Overview
The Ministry of Science & Technology has supported a project that uses Artificial Intelligence to digitise a century‑old collection of hand‑drawn solar observations from the Kodaikanal Solar Observatory (KoSO). By converting these sketches into machine‑readable data, scientists can study long‑term variations in solar magnetic activity, which affect satellite operations, power grids and navigation on Earth.
Key Developments
- Researchers led by Dibya Kirti Mishra of ARIES applied a supervised U‑Net model to locate the solar disk and detect solar plage in 100‑year suncharts.
- The model processed drawings covering Solar Cycles 15 to 23 (1916‑2007), producing a continuous “butterfly diagram” that maps the latitude migration of plage areas over each cycle.
- Plage areas derived from the hand‑drawn charts showed strong agreement with measurements from KoSO’s Ca II K full‑disk photographs, confirming the reliability of the digitised data.
Important Facts
- KoSO’s suncharts span from 1904 to 2022, recording sunspots, plages, filaments and prominences on a standard grid.
- Traditional digitisation was hampered by variations in drawing style, paper ageing and scan quality.
- The AI workflow involved two steps: (i) automatic detection of the Sun’s disk (center, radius, tilt) and (ii) segmentation of plage regions using the trained U‑Net.
- The resulting dataset fills gaps in existing solar‑activity records, enabling better reconstruction of the Sun’s energy output over a century.
Exam Relevance
Understanding solar magnetic cycles is part of space‑weather studies, a recurring theme in GS3 (Science & Technology).
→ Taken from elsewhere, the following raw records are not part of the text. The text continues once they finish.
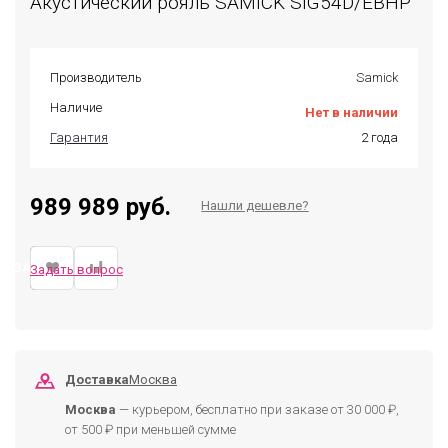
Акустический рояль SAMICK SIG54D/EBHP
Производитель
Samick
Наличие
Нет в наличии
Гарантия
2 года
989 989 руб.
Нашли дешевле?
ЗАКАЗАТЬ
Задать вопрос
Доставка
Москва
Москва
— курьером, бесплатно при заказе от 30 000 ₽,
от 500 ₽ при меньшей сумме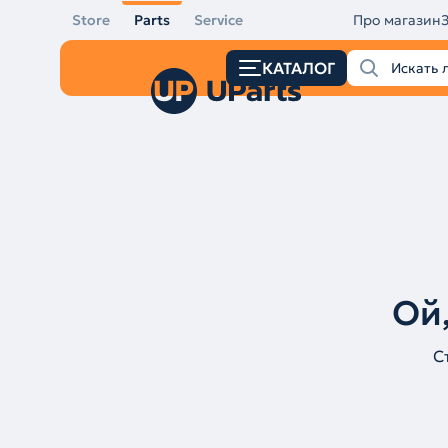
Store
Parts
Service
Про магазин
КАТАЛОГ
Ой,
С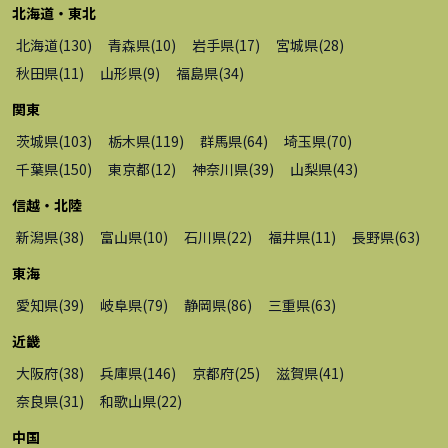
北海道・東北
北海道
(
130
)
青森県
(
10
)
岩手県
(
17
)
宮城県
(
28
)
秋田県
(
11
)
山形県
(
9
)
福島県
(
34
)
関東
茨城県
(
103
)
栃木県
(
119
)
群馬県
(
64
)
埼玉県
(
70
)
千葉県
(
150
)
東京都
(
12
)
神奈川県
(
39
)
山梨県
(
43
)
信越・北陸
新潟県
(
38
)
富山県
(
10
)
石川県
(
22
)
福井県
(
11
)
長野県
(
63
)
東海
愛知県
(
39
)
岐阜県
(
79
)
静岡県
(
86
)
三重県
(
63
)
近畿
大阪府
(
38
)
兵庫県
(
146
)
京都府
(
25
)
滋賀県
(
41
)
奈良県
(
31
)
和歌山県
(
22
)
中国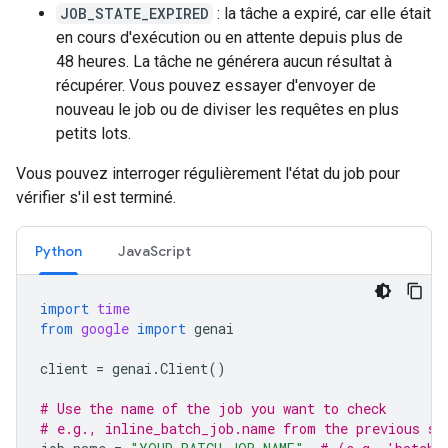
JOB_STATE_EXPIRED
: la tâche a expiré, car elle était
en cours d'exécution ou en attente depuis plus de
48 heures. La tâche ne générera aucun résultat à
récupérer. Vous pouvez essayer d'envoyer de
nouveau le job ou de diviser les requêtes en plus
petits lots.
Vous pouvez interroger régulièrement l'état du job pour
vérifier s'il est terminé.
Python
JavaScript
import
time
from
google
import
genai
client
=
genai
.
Client
()
# Use the name of the job you want to check
# e.g., inline_batch_job.name from the previous st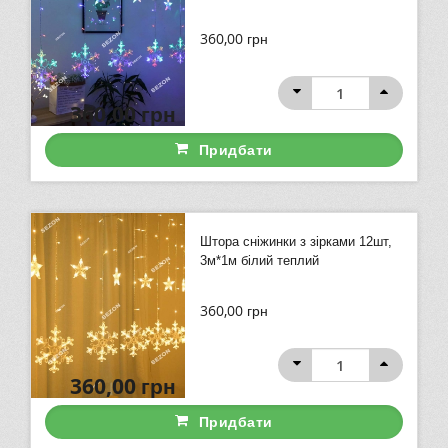
360,00
грн
360,00
грн
Придбати
Штора сніжинки з зірками 12шт,
3м*1м білий теплий
360,00
грн
360,00
грн
Придбати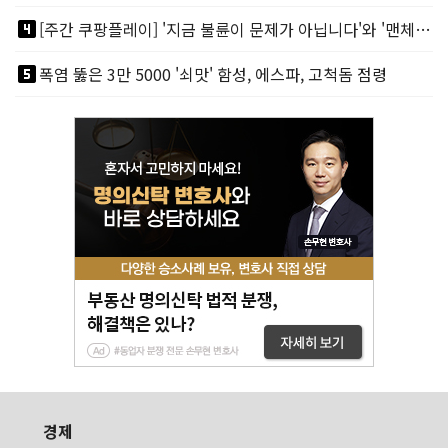
looks_4
[주간 쿠팡플레이] '지금 불륜이 문제가 아닙니다'와 '맨체스터 시티 VS 아틀레티코 마드리드 빅매치'
looks_5
폭염 뚫은 3만 5000 '쇠맛' 함성, 에스파, 고척돔 점령
경제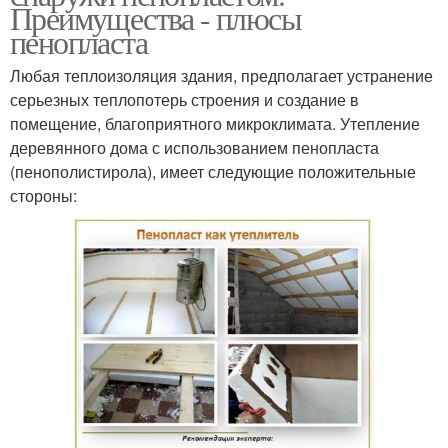
Преимущества - плюсы
пенопласта
Любая теплоизоляция здания, предполагает устранение
серьезных теплопотерь строения и создание в
помещение, благоприятного микроклимата. Утепление
деревянного дома с использованием пенопласта
(пенополистирола), имеет следующие положительные
стороны: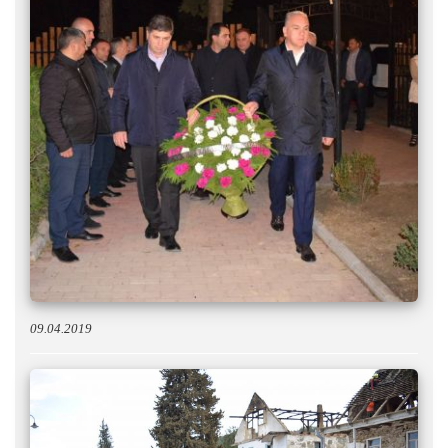
09.04.2019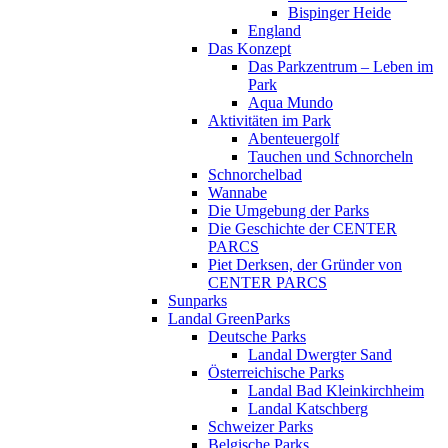
Bispinger Heide
England
Das Konzept
Das Parkzentrum – Leben im
Park
Aqua Mundo
Aktivitäten im Park
Abenteuergolf
Tauchen und Schnorcheln
Schnorchelbad
Wannabe
Die Umgebung der Parks
Die Geschichte der CENTER
PARCS
Piet Derksen, der Gründer von
CENTER PARCS
Sunparks
Landal GreenParks
Deutsche Parks
Landal Dwergter Sand
Österreichische Parks
Landal Bad Kleinkirchheim
Landal Katschberg
Schweizer Parks
Belgische Parks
The project illustrates how machine learning can modernise historical scientific archives, a point of interest for questions on technology adoption and data‑driven policy making. Moreover, the collaboration between Indian institutes (ARIES, IIA, IIST) and an international partner (Southwest Research Institute, USA) showcases the role of international scientific collaboration in advancing national capabilities.
Way Forward
- Extend the AI pipeline to other historic solar archives (e.g., Mt. Wilson, Greenwich) to build a global, century‑long magnetic‑activity database.
- Integrate the digitised plage data with modern satellite observations for improved forecasting of solar storms.
- Encourage policy support for AI‑based preservation of scientific heritage, linking it to national security and infrastructure resilience.